● **TASK STATEMENT**: Pictures in the data below are not part of the copy; transcribe everything else exactly.

DATASET EXCERPTS Block Start

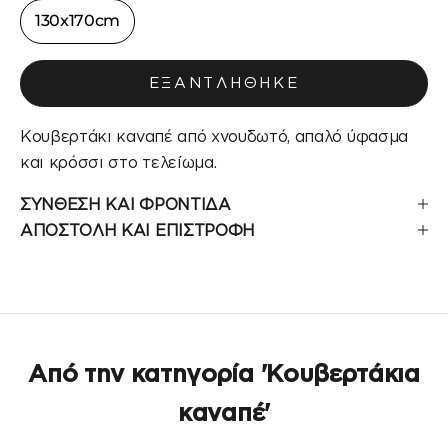
130x170cm
ΕΞΑΝΤΛΉΘΗΚΕ
Κουβερτάκι καναπέ από χνουδωτό, απαλό ύφασμα
και κρόσσι στο τελείωμα.
ΣΥΝΘΕΣΗ ΚΑΙ ΦΡΟΝΤΙΔΑ
ΑΠΟΣΤΟΛΗ ΚΑΙ ΕΠΙΣΤΡΟΦΗ
Από την κατηγορία 'Κουβερτάκια
καναπέ'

DATASET EXCERPTS Block End

● **REPLY**:
130x170cm
ΕΞΑΝΤΛΉΘΗΚΕ
Κουβερτάκι καναπέ από χνουδωτό, απαλό ύφασμα
και κρόσσι στο τελείωμα.
ΣΥΝΘΕΣΗ ΚΑΙ ΦΡΟΝΤΙΔΑ
ΑΠΟΣΤΟΛΗ ΚΑΙ ΕΠΙΣΤΡΟΦΗ
Από την κατηγορία 'Κουβερτάκια
καναπέ'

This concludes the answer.